*EXERCISE DETAILS*:
Each entry below needs to be transcribed verbatim; the images should not appear.

*THE DATA*:

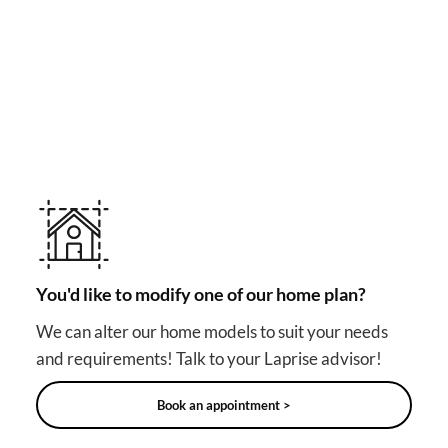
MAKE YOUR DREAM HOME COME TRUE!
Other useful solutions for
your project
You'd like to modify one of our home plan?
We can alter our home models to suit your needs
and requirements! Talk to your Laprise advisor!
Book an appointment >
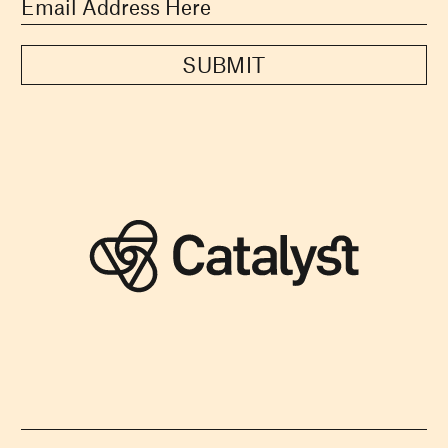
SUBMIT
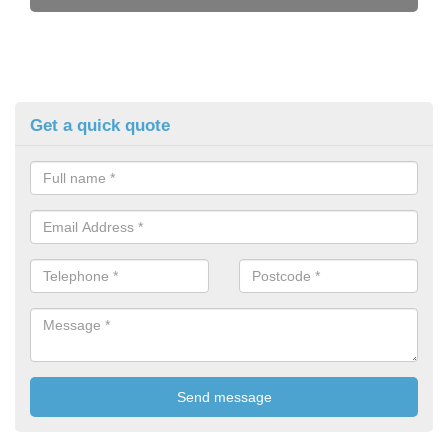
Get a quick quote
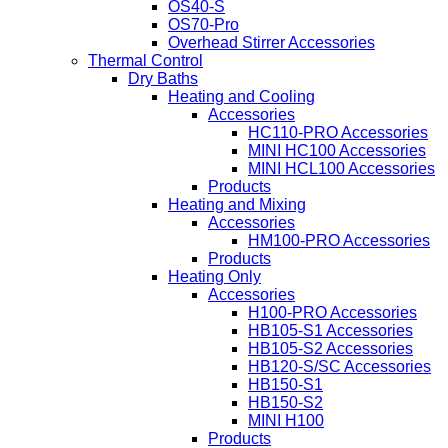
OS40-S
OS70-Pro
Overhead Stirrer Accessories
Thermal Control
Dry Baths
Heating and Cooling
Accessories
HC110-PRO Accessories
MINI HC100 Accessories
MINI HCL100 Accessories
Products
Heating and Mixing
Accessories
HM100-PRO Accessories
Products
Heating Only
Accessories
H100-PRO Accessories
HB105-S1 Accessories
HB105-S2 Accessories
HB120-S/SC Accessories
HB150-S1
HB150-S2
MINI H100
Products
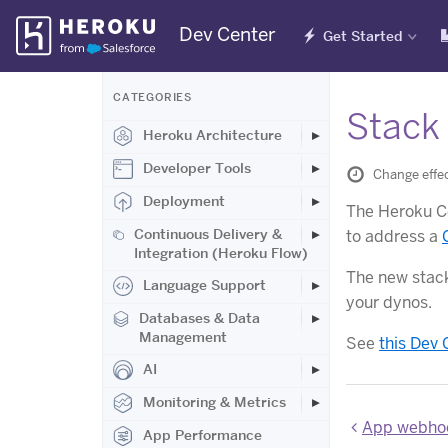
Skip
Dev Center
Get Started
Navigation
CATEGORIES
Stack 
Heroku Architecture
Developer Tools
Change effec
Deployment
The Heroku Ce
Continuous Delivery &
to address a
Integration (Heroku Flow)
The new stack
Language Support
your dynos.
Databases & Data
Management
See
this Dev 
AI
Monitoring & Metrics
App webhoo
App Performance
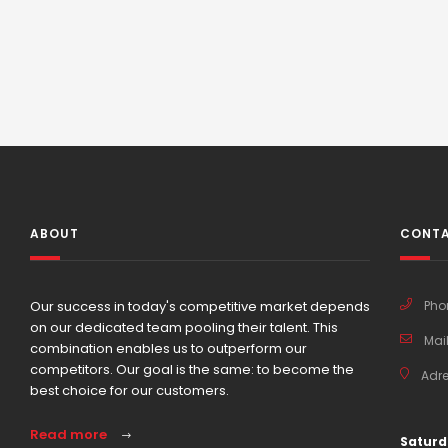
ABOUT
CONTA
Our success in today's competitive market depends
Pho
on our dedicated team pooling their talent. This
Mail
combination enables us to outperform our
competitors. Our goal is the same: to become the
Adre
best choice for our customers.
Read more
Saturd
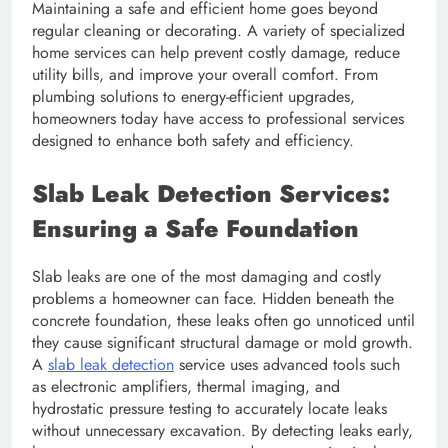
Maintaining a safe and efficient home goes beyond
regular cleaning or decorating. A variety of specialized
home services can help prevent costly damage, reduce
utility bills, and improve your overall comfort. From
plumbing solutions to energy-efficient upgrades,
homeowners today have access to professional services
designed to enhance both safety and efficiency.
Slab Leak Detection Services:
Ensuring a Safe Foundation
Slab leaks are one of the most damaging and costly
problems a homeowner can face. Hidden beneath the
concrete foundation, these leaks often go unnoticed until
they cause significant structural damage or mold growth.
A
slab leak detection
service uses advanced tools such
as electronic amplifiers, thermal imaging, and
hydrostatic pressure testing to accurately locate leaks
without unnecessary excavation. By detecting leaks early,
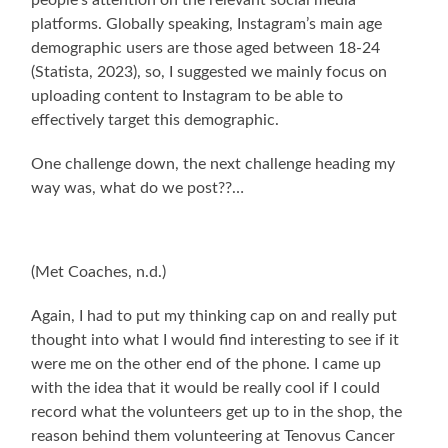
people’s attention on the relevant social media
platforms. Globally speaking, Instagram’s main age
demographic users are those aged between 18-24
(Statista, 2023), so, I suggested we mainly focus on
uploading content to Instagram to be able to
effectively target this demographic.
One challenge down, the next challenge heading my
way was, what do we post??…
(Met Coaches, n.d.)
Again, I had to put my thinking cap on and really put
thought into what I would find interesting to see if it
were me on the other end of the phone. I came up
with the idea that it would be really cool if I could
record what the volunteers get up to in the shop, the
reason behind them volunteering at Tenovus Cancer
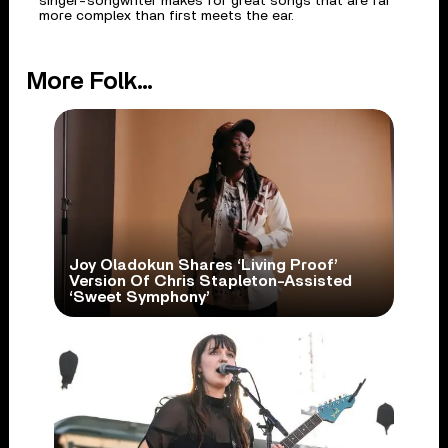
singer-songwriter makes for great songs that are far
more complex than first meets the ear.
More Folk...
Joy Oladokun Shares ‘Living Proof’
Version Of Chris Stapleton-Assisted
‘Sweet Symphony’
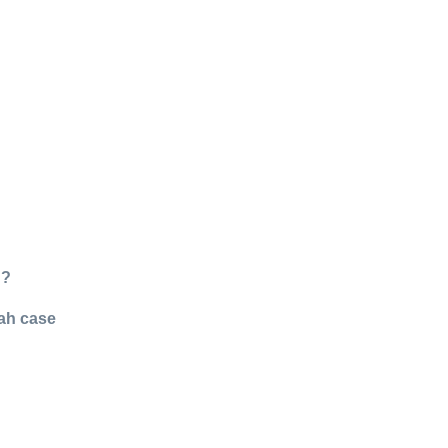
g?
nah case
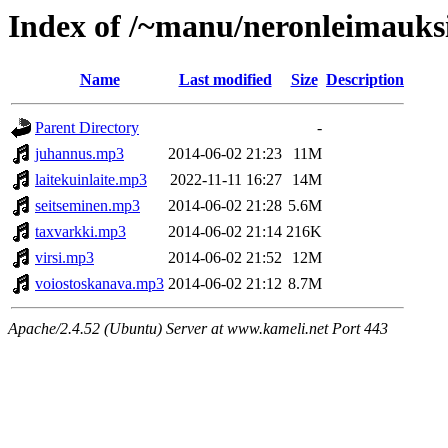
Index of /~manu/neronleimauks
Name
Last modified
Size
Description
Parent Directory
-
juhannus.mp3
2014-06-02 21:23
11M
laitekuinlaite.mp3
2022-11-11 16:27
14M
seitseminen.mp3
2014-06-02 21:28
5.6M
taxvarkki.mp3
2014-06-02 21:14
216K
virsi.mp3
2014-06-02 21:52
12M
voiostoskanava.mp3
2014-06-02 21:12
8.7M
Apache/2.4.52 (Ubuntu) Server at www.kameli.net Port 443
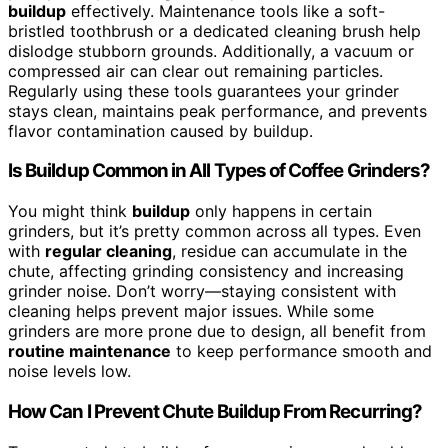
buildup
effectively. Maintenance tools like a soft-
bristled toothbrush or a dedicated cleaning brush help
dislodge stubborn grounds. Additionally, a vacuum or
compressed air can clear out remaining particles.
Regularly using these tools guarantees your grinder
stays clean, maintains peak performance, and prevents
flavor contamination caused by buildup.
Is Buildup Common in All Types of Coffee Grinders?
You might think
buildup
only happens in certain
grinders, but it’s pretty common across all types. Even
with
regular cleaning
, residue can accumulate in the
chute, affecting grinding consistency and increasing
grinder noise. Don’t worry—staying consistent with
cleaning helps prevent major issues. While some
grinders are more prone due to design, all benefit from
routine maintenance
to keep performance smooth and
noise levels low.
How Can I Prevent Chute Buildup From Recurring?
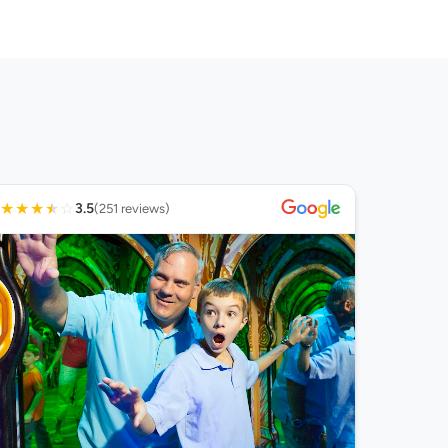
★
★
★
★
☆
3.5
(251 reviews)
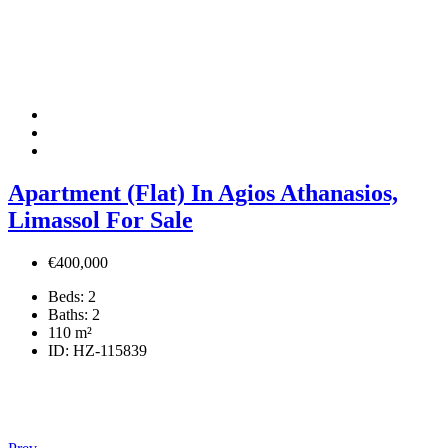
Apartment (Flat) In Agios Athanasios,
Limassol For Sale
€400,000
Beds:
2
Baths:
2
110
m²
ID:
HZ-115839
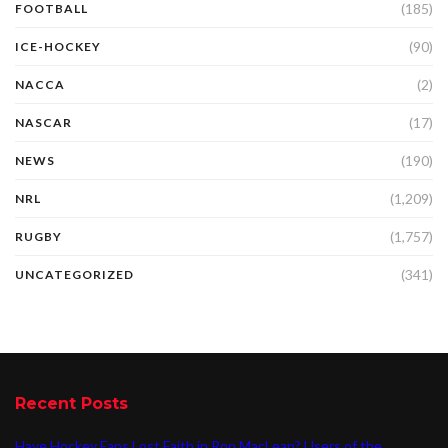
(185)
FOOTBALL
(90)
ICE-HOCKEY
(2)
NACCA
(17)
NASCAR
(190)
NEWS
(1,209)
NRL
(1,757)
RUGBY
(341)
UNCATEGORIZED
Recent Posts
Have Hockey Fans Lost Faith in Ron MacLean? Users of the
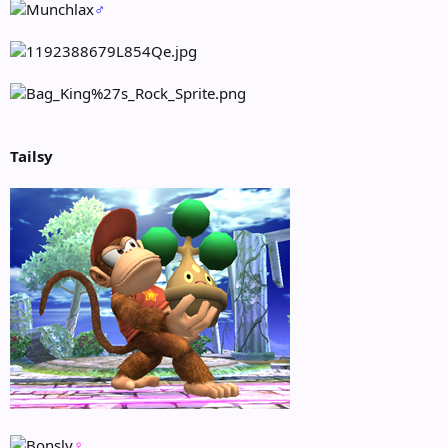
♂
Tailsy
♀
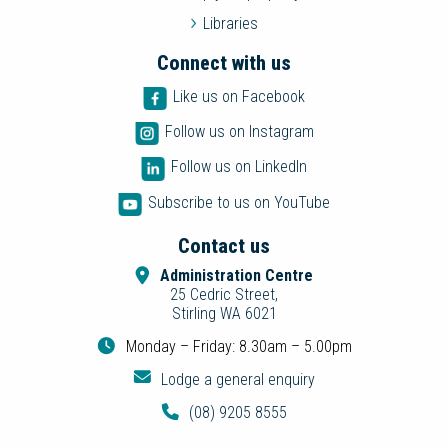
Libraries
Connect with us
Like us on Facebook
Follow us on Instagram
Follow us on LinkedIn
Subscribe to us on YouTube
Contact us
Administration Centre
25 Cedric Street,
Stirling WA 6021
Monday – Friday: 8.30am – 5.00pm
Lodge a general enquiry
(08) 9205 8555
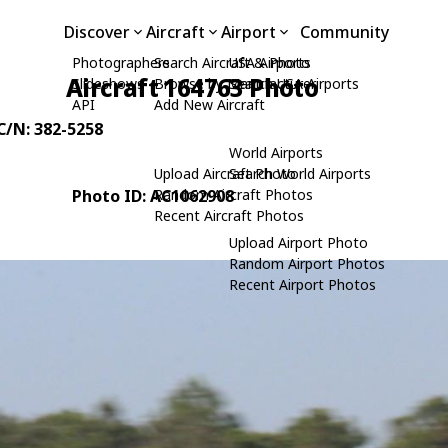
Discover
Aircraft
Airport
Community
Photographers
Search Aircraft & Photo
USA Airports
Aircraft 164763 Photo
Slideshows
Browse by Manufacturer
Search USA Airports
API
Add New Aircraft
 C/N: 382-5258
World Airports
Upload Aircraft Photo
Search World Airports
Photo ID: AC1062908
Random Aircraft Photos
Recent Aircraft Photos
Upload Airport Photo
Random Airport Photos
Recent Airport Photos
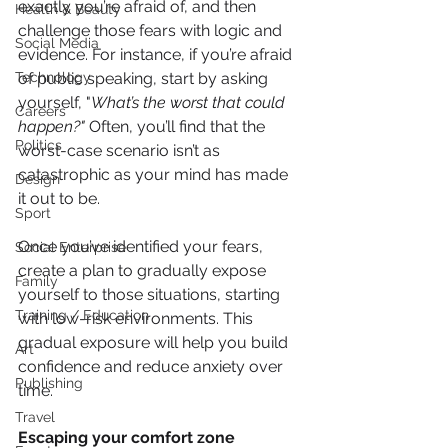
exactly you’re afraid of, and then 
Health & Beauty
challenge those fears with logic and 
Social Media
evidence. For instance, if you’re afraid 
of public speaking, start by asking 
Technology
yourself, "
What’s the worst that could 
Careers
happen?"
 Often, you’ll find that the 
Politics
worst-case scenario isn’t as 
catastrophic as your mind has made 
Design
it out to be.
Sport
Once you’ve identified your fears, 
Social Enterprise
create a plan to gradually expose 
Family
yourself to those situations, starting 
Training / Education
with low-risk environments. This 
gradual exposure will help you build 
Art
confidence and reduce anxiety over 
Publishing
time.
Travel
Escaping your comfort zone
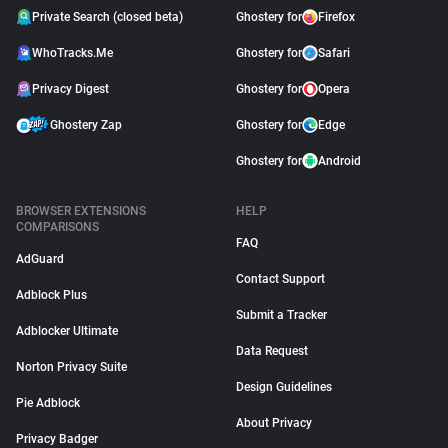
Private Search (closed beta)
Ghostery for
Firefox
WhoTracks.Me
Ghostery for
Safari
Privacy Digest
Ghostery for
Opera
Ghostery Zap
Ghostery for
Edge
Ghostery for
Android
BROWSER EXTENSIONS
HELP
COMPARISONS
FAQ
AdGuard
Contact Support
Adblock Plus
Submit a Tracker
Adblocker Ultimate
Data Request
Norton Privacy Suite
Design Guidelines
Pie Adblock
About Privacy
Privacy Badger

*ANSWER TO THE PROBLEM*:
MAKE YOUR DREAM HOME COME TRUE!
Other useful solutions for
your project
You'd like to modify one of our home plan?
We can alter our home models to suit your needs
and requirements! Talk to your Laprise advisor!
Book an appointment >
SUBMIT
Get a quick quote
OS40-S
OS70-Pro
Overhead Stirrer Accessories
Thermal Control
Dry Baths
Heating and Cooling
Accessories
HC110-PRO Accessories
MINI HC100 Accessories
MINI HCL100 Accessories
Products
Heating and Mixing
Accessories
HM100-PRO Accessories
Products
Heating Only
Accessories
H100-PRO Accessories
HB105-S1 Accessories
HB105-S2 Accessories
HB120-S/SC Accessories
HB150-S1
HB150-S2
MINI H100
Products
Skip
Dev Center
Get Started
Navigation
CATEGORIES
Stack 
Heroku Architecture
Developer Tools
Change effec
Deployment
The Heroku Ce
Continuous Delivery &
to address a
Integration (Heroku Flow)
The new stack
Language Support
your dynos.
Databases & Data
Management
See
this Dev 
AI
Monitoring & Metrics
App webhoo
App Performance
ABOUT
CONTA
Our success in today's competitive market depends
Pho
on our dedicated team pooling their talent. This
Mail
combination enables us to outperform our
competitors. Our goal is the same: to become the
Adre
best choice for our customers.
Read more
Saturd
Maintaining a safe and efficient home goes beyond
regular cleaning or decorating. A variety of specialized
home services can help prevent costly damage, reduce
utility bills, and improve your overall comfort. From
plumbing solutions to energy-efficient upgrades,
homeowners today have access to professional services
designed to enhance both safety and efficiency.
Slab Leak Detection Services:
Ensuring a Safe Foundation
Slab leaks are one of the most damaging and costly
problems a homeowner can face. Hidden beneath the
concrete foundation, these leaks often go unnoticed until
they cause significant structural damage or mold growth.
A
slab leak detection
service uses advanced tools such
as electronic amplifiers, thermal imaging, and
hydrostatic pressure testing to accurately locate leaks
without unnecessary excavation. By detecting leaks early,
people’s attention on the relevant social media
platforms. Globally speaking, Instagram’s main age
demographic users are those aged between 18-24
(Statista, 2023), so, I suggested we mainly focus on
uploading content to Instagram to be able to
effectively target this demographic.
One challenge down, the next challenge heading my
way was, what do we post??…
(Met Coaches, n.d.)
Again, I had to put my thinking cap on and really put
thought into what I would find interesting to see if it
were me on the other end of the phone. I came up
with the idea that it would be really cool if I could
record what the volunteers get up to in the shop, the
reason behind them volunteering at Tenovus Cancer
singer-songwriter makes for great songs that are far
more complex than first meets the ear.
More Folk...
Joy Oladokun Shares ‘Living Proof’
Version Of Chris Stapleton-Assisted
‘Sweet Symphony’
g?
nah case
Index of /~manu/neronleimauks
Name
Last modified
Size
Description
Parent Directory
-
juhannus.mp3
2014-06-02 21:23
11M
laitekuinlaite.mp3
2022-11-11 16:27
14M
seitseminen.mp3
2014-06-02 21:28
5.6M
taxvarkki.mp3
2014-06-02 21:14
216K
virsi.mp3
2014-06-02 21:52
12M
voiostoskanava.mp3
2014-06-02 21:12
8.7M
Apache/2.4.52 (Ubuntu) Server at www.kameli.net Port 443
buildup
effectively. Maintenance tools like a soft-
bristled toothbrush or a dedicated cleaning brush help
dislodge stubborn grounds. Additionally, a vacuum or
compressed air can clear out remaining particles.
Regularly using these tools guarantees your grinder
stays clean, maintains peak performance, and prevents
flavor contamination caused by buildup.
Is Buildup Common in All Types of Coffee Grinders?
You might think
buildup
only happens in certain
grinders, but it’s pretty common across all types. Even
with
regular cleaning
, residue can accumulate in the
chute, affecting grinding consistency and increasing
grinder noise. Don’t worry—staying consistent with
cleaning helps prevent major issues. While some
grinders are more prone due to design, all benefit from
routine maintenance
to keep performance smooth and
noise levels low.
How Can I Prevent Chute Buildup From Recurring?
★
★
★
★
☆
3.5
(251 reviews)
Apartment (Flat) In Agios Athanasios,
Limassol For Sale
€400,000
Beds:
2
Baths:
2
110
m²
ID:
HZ-115839
(185)
FOOTBALL
(90)
ICE-HOCKEY
(2)
NACCA
(17)
NASCAR
(190)
NEWS
(1,209)
NRL
(1,757)
RUGBY
(341)
UNCATEGORIZED
Recent Posts
Have Hockey Fans Lost Faith in Ron MacLean? Users of the
♂
Tailsy
♀
Libraries
Connect with us
Like us on Facebook
Follow us on Instagram
Follow us on LinkedIn
Subscribe to us on YouTube
Contact us
Administration Centre
25 Cedric Street,
Stirling WA 6021
Monday – Friday: 8.30am – 5.00pm
Lodge a general enquiry
(08) 9205 8555
Discover
Aircraft
Airport
Community
Photographers
Search Aircraft & Photo
USA Airports
Aircraft 164763 Photo
Slideshows
Browse by Manufacturer
Search USA Airports
API
Add New Aircraft
 C/N: 382-5258
World Airports
Upload Aircraft Photo
Search World Airports
Photo ID: AC1062908
Random Aircraft Photos
Recent Aircraft Photos
Upload Airport Photo
Random Airport Photos
Recent Airport Photos
exactly you’re afraid of, and then 
Health & Beauty
challenge those fears with logic and 
Social Media
evidence. For instance, if you’re afraid 
of public speaking, start by asking 
Technology
yourself, "
What’s the worst that could 
Careers
happen?"
 Often, you’ll find that the 
Politics
worst-case scenario isn’t as 
catastrophic as your mind has made 
Design
it out to be.
Sport
Once you’ve identified your fears, 
Social Enterprise
create a plan to gradually expose 
Family
yourself to those situations, starting 
Training / Education
with low-risk environments. This 
gradual exposure will help you build 
Art
confidence and reduce anxiety over 
Publishing
time.
Travel
Escaping your comfort zone
Private Search (closed beta)
Ghostery for
Firefox
WhoTracks.Me
Ghostery for
Safari
Privacy Digest
Ghostery for
Opera
Ghostery Zap
Ghostery for
Edge
Ghostery for
Android
BROWSER EXTENSIONS
HELP
COMPARISONS
FAQ
AdGuard
Contact Support
Adblock Plus
Submit a Tracker
Adblocker Ultimate
Data Request
Norton Privacy Suite
Design Guidelines
Pie Adblock
About Privacy
Privacy Badger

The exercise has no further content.